---- Material supplied

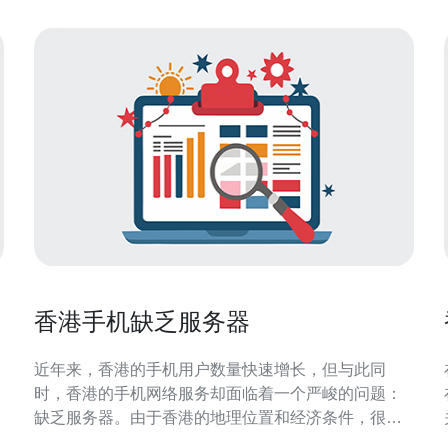
香港手机缺乏服务器
近年来，香港的手机用户数量快速增长，但与此同
时，香港的手机网络服务却面临着一个严峻的问题：
缺乏服务器。由于香港的地理位置和经济条件，很多
手机服务提供商并没有在香港建立足够的服务器，导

--------

** What to do **
A verbatim copy of every record is to be produced, and pictures are to be excluded from it.

** Solved problem **
香港手机缺乏服务器
近年来，香港的手机用户数量快速增长，但与此同
时，香港的手机网络服务却面临着一个严峻的问题：
缺乏服务器。由于香港的地理位置和经济条件，很多
手机服务提供商并没有在香港建立足够的服务器，导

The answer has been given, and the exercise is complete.